Maninho e seu filho tiveram a prisão decretada após terem agredido o empresário Carlos Alberto Bettoni, no dia 5 de abril, em frente ao Instituto Lula. Eles foram denunciados pelo promotor Luiz Eduardo Levit Zilberman por tentativa de homicídio por motivo torpe e cruel. O processo corre sob segredo de Justiça.

Para Patrícia, a ordem de prisão determinada pela Justiça de São Paulo “está fora de todo o contexto do processo bem como da situação fática”. Já Daniel Bialski, advogado do empresário, disse que “a prisão cautelar decretada, além de muito bem fundamentada, atende os anseios da sociedade ordeira e traz segurança para que as testemunhas e vítima possam ter tranquilidade e para depor em juízo e aguardar o julgamento pelo tribunal popular”.

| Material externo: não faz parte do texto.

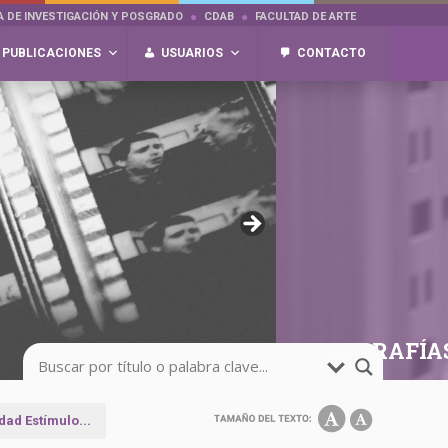
A DE INVESTIGACIÓN Y POSGRADO
CDAB
FACULTAD DE ARTE
PUBLICACIONES
USUARIOS
CONTACTO
FOTOGRAFÍA
dad Estímulo...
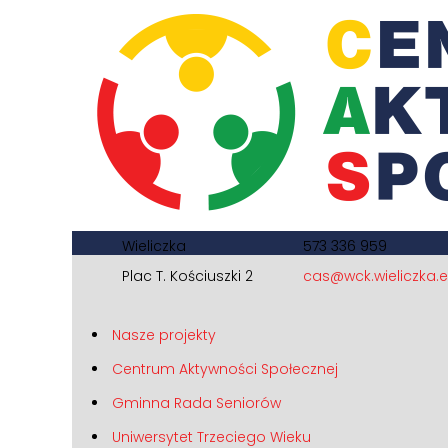
Wieliczka
573 336 959
Plac T. Kościuszki 2
cas@wck.wieliczka.
Nasze projekty
Centrum Aktywności Społecznej
Gminna Rada Seniorów
Uniwersytet Trzeciego Wieku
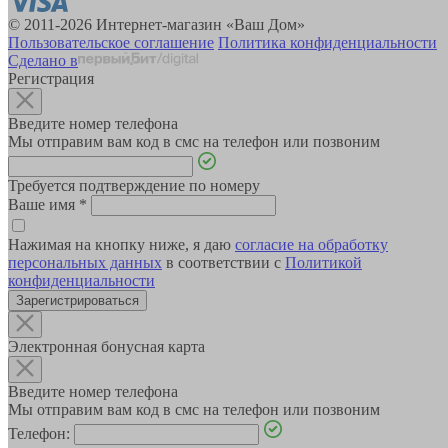
© 2011-2026 Интернет-магазин «Ваш Дом»
Пользовательское соглашение
Политика конфиденциальности
Сделано в
Регистрация
Введите номер телефона
Мы отправим вам код в смс на телефон или позвоним
Требуется подтверждение по номеру
Ваше имя
*
Нажимая на кнопку ниже, я даю
согласие на обработку
персональных данных
в соответствии с
Политикой
конфиденциальности
Зарегистрироваться
Электронная бонусная карта
Введите номер телефона
Мы отправим вам код в смс на телефон или позвоним
Телефон:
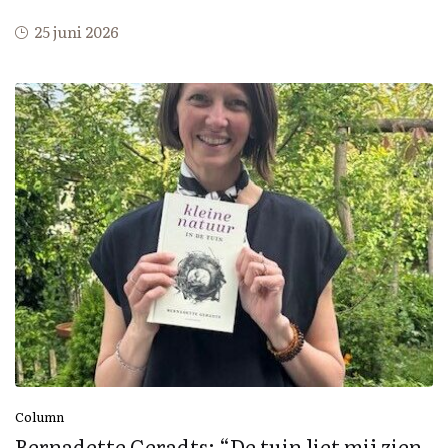
25 juni 2026
Column
Bernadette Geradts: “De tuin liet mij zien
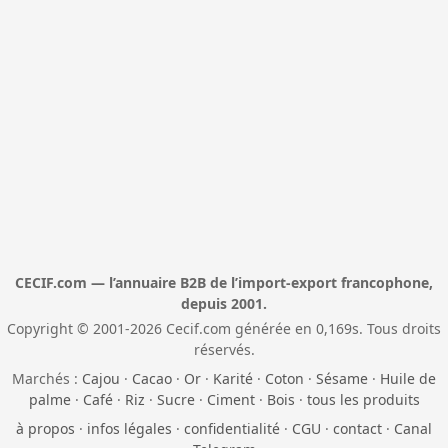
CECIF.com — l’annuaire B2B de l’import-export francophone,
depuis 2001.
Copyright © 2001-2026 Cecif.com générée en 0,169s. Tous droits
réservés.
Marchés :
Cajou
·
Cacao
·
Or
·
Karité
·
Coton
·
Sésame
·
Huile de
palme
·
Café
·
Riz
·
Sucre
·
Ciment
·
Bois
·
tous les produits
à propos
·
infos légales
·
confidentialité
·
CGU
·
contact
·
Canal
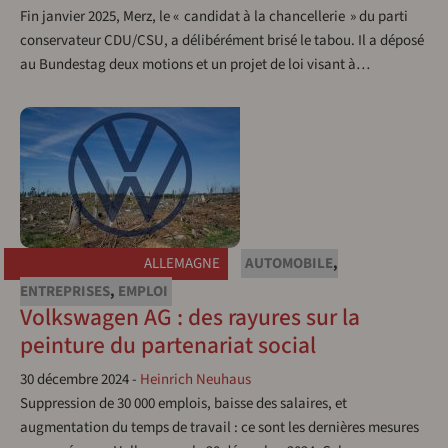
Fin janvier 2025, Merz, le « candidat à la chancellerie » du parti
conservateur CDU/CSU, a délibérément brisé le tabou. Il a déposé
au Bundestag deux motions et un projet de loi visant à…
ALLEMAGNE
AUTOMOBILE
,
ENTREPRISES
,
EMPLOI
Volkswagen AG : des rayures sur la
peinture du partenariat social
30 décembre 2024
-
Heinrich Neuhaus
Suppression de 30 000 emplois, baisse des salaires, et
augmentation du temps de travail : ce sont les dernières mesures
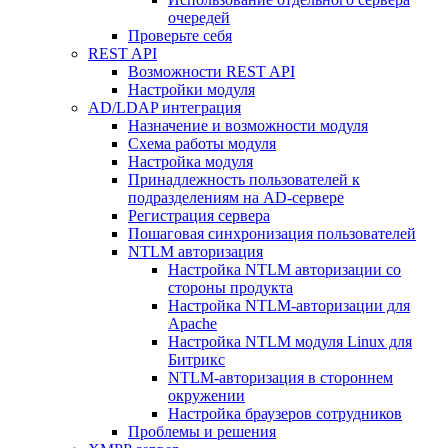
очередей
Проверьте себя
REST API
Возможности REST API
Настройки модуля
AD/LDAP интеграция
Назначение и возможности модуля
Схема работы модуля
Настройка модуля
Принадлежность пользователей к
подразделениям на AD-сервере
Регистрация сервера
Пошаговая синхронизация пользователей
NTLM авторизация
Настройка NTLM авторизации со
стороны продукта
Настройка NTLM-авторизации для
Apache
Настройка NTLM модуля Linux для
Битрикс
NTLM-авторизация в стороннем
окружении
Настройка браузеров сотрудников
Проблемы и решения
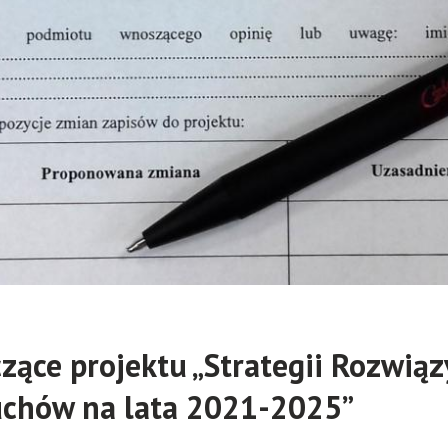
czące projektu „Strategii Rozwi
uchów na lata 2021-2025”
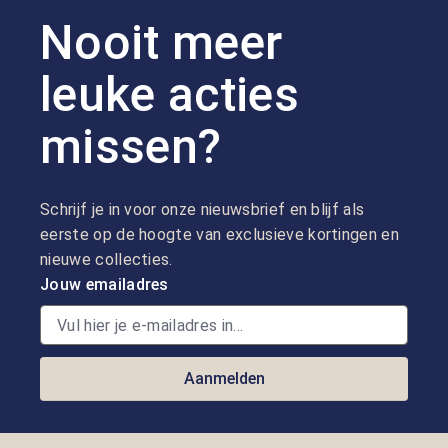
Nooit meer
leuke acties
missen?
Schrijf je in voor onze nieuwsbrief en blijf als
eerste op de hoogte van exclusieve kortingen en
nieuwe collecties.
Jouw emailadres
Aanmelden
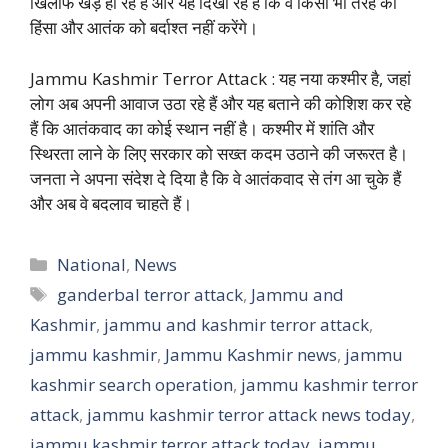
खिलाफ खड़े हो रहे हैं और यह दिखा रहे हैं कि वे किसी भी तरह की
हिंसा और आतंक को बर्दाश्त नहीं करेंगे।
Jammu Kashmir Terror Attack : यह नया कश्मीर है, जहां
लोग अब अपनी आवाज उठा रहे हैं और यह बताने की कोशिश कर रहे
हैं कि आतंकवाद का कोई स्थान नहीं है। कश्मीर में शांति और
स्थिरता लाने के लिए सरकार को सख्त कदम उठाने की जरूरत है।
जनता ने अपना संदेश दे दिया है कि वे आतंकवाद से तंग आ चुके हैं
और अब वे बदलाव चाहते हैं।
Categories
National
,
News
Tags
ganderbal terror attack
,
Jammu and
Kashmir
,
jammu and kashmir terror attack
,
jammu kashmir
,
Jammu Kashmir news
,
jammu
kashmir search operation
,
jammu kashmir terror
attack
,
jammu kashmir terror attack news today
,
jammu kashmir terror attack today
,
jammu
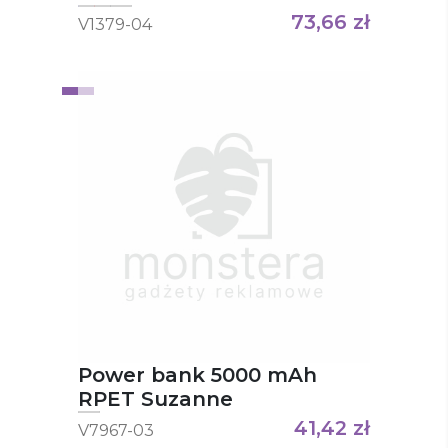
73,66
zł
V1379-04
Power bank 5000 mAh
RPET Suzanne
41,42
zł
V7967-03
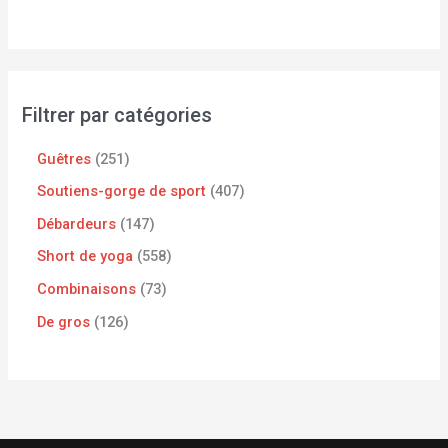
Filtrer par catégories
Guêtres
251
Soutiens-gorge de sport
407
Débardeurs
147
Short de yoga
558
Combinaisons
73
De gros
126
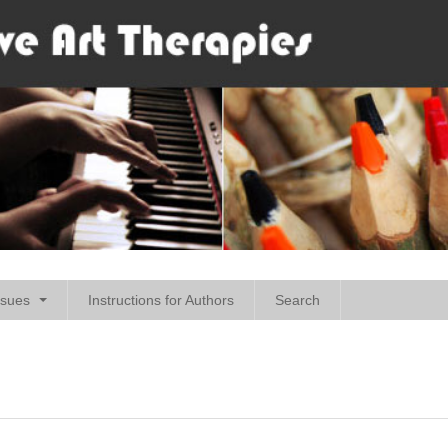
ssues
Instructions for Authors
Search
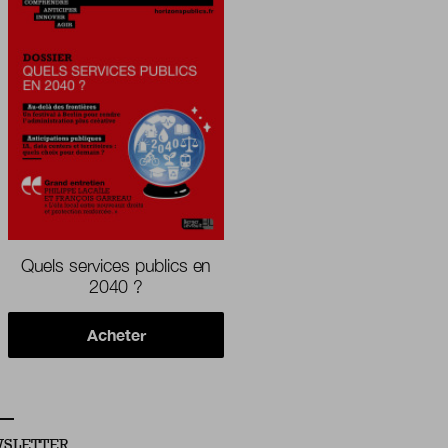
Quels services publics en
2040 ?
Acheter
SLETTER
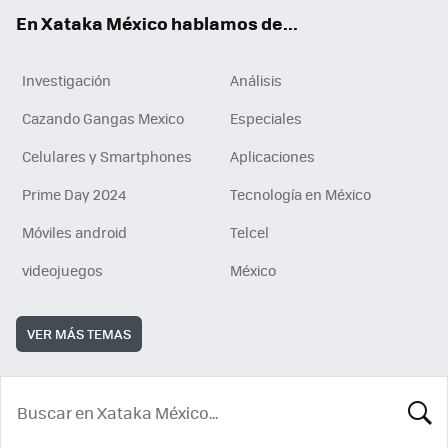
En Xataka México hablamos de...
Investigación
Análisis
Cazando Gangas Mexico
Especiales
Celulares y Smartphones
Aplicaciones
Prime Day 2024
Tecnología en México
Móviles android
Telcel
videojuegos
México
VER MÁS TEMAS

Procurada pela reportagem da Agência Brasil, a advogada de defesa de ambos ainda não se pronunciou sobre a decisão.

 

O caso

Bettoni foi agredido em frente ao Instituto Lula, no dia 5 de abril, após supostamente gritar ofensas ao PT durante entrevista do senador Lindbergh Farias (RJ) à imprensa, em uma manifestação em frente ao Instituto Lula, em defesa do ex-presidente Luiz Inácio Lula da Silva.

Um dos denunciados empurrou o empresário, que bateu a cabeça em um caminhão que passava pelo local. Na ocasião, manifestantes estavam reunidos em frente ao instituto por causa da notícia de que o juiz Sérgio Moro tinha expedido a ordem de prisão do ex-presidente Luiz Inácio Lula da Silva. Bettoni foi internado no hospital São Camilo, onde permaneceu até o final de abril.